After a nice weekend with different events organised around Brussels, with the competition of several small sized events in the city centre, it was not easy for Crossroads festival to find its own space into the first Sunday of July. However, the combination of a sunny day, the reputation of Fuse and Resident Advisor who organised together the event and a well-calibrated line up were all decisive ingredients for what resulted in a full success.
Two different stages – plus a small third one fully dedicated to vinyls – were on the menu: the main stage called the Bridge was a full blast of raw, industrial techno while the Pyramid stage had a more soulful, housey and melodic approach.
We started with a few nice mellow tunes by the duo Natv:Men, playing back to back in the small vinyl stage which was a curios attempt to recreate a small cage just at the entrance of the festival. It took a while to realize it was actually possible to get into that cage and start dancing inside it, but it was probably due to our brains working slower than usual after a rough Saturday night. This stage was dedicated to Brussels talents, and it was a nice variation between the two larger ones.
The scenario was great, with the motorway just passing over our heads and the long bar scrolling under it. The main stage was about to welcome Robert Hood and we decided to get closer, just to find a nice chill out area with free fruit for everyone. A kind and thoughtful gesture, much appreciated!
Easy to say, Robert Hood was fully pumped with his energy and charisma. Spacing from classic house and uplifting tunes such as Get Over U by Frankie Knuckles to techno and percussive sounds made of pumping basslines and harsh rhythmic punches. In his own style, capable of mixing a variety of distant sounds while still incorporate them in a coherent musical trip, Robert Hood delivered a killer set which woke everyone up. We were ready to explore the other side now, not before being blessed by We Magnify His Name, what a tune!
I didn’t wanna miss Fred P so we run to the Pyramid stage and it was again a nice surprise by this special New York artist. Well known for his deep and soulful touch, he was able to capture the mood of a sunny Sunday afternoon, offering a sweeping energetic set. While we couldn’t stop to dance, as Fred P was passing from MoD & Staffan Thorsell with Magic Vibe to Deep Dancing by Eddie Hu, we decided to climb the hill just in front of the stage were we could enjoy some rest and a wave to the cars passing by the motorway. I guess they had no idea of the party just beneath us, but that’s their problem.

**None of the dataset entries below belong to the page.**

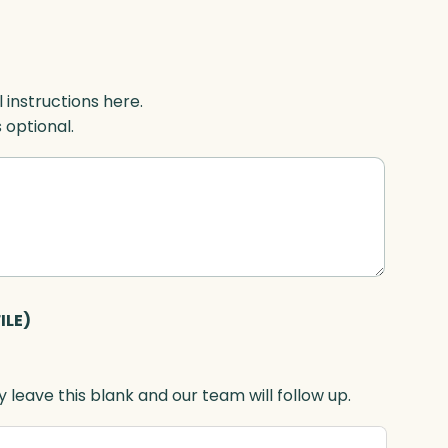
l instructions here.
s optional.
ILE)
 leave this blank and our team will follow up.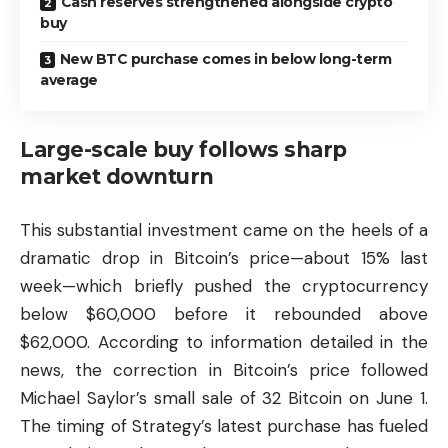
Cash reserves strengthened alongside crypto
buy
New BTC purchase comes in below long-term
average
Large-scale buy follows sharp
market downturn
This substantial investment came on the heels of a
dramatic drop in Bitcoin’s price—about 15% last
week—which briefly pushed the cryptocurrency
below $60,000 before it rebounded above
$62,000. According to information detailed in the
news, the correction in Bitcoin’s price followed
Michael Saylor’s small sale of 32 Bitcoin on June 1.
The timing of Strategy’s latest purchase has fueled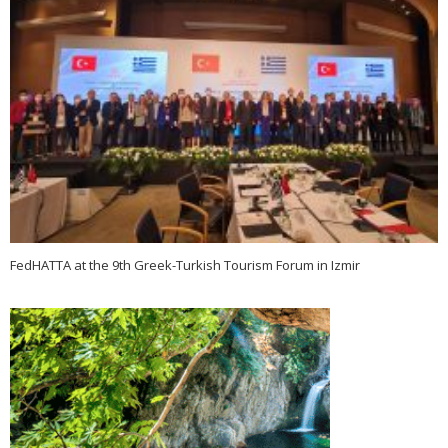
FedHATTA at the 9th Greek-Turkish Tourism Forum in Izmir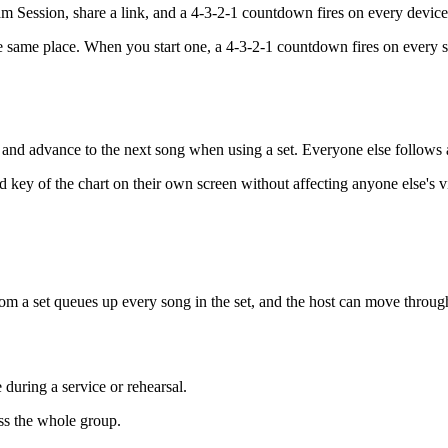
m Session, share a link, and a 4-3-2-1 countdown fires on every device
 same place. When you start one, a 4-3-2-1 countdown fires on every s
it, and advance to the next song when using a set. Everyone else follows 
 key of the chart on their own screen without affecting anyone else's v
g from a set queues up every song in the set, and the host can move thro
during a service or rehearsal.
oss the whole group.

To be completely honest, the two stages seemed to be too close with each other. The sound of the main one was clearly audible from certain points of the Pyramid, and partially covered the sound of the cage-vinyl stage in between them. I am sure this will be adjusted next year, because it would be a pity to waste the potential of a fantastic full Funktion One system that worked great during the day: powerful, smooth, but also tight and punchy, perfect for techno.
A few minutes of resting after Fred P, and DVS1 started at the Bridge stage, where the crowd was now getting bigger and bigger. From the midwest rave scene, to being resident at Berghain/Panorama Bar, DVS1 has smashed an impressive number of dance floors with his rumbling engine of murky techno with the nicest chord progressions around. This day was no exception, with the crowd responding enthusiastically to his relentless set.
Undecided to close with Pierre, the legendary resident at Fuse, or Mike Servito, we decided to go for the second. Living in Brussels we had the pleasure of listening to the Belgian dj multiple times, while I was quite curios to dance with the American one for my first time. From Perkin Hard by Gene Farris, to Two Together by Tom Trago, passing by Pain Pressure (recently released by Octave One with the album Love By Machine) he skilfully took charge of the closing with two hours of happiness-soaked house music, some trippy techno and intricate rumbles. We danced, we laughed, we enjoyed the sunset with a warm, sweaty and kicking selection.
Crossroads is a nice little surprise in an over saturated market of dance events and festivals. There will be some minor details to overcome next year, but being the first edition, we can safely say that the guys from Fuse delivered a nice party, in an unusual location, with top quality music!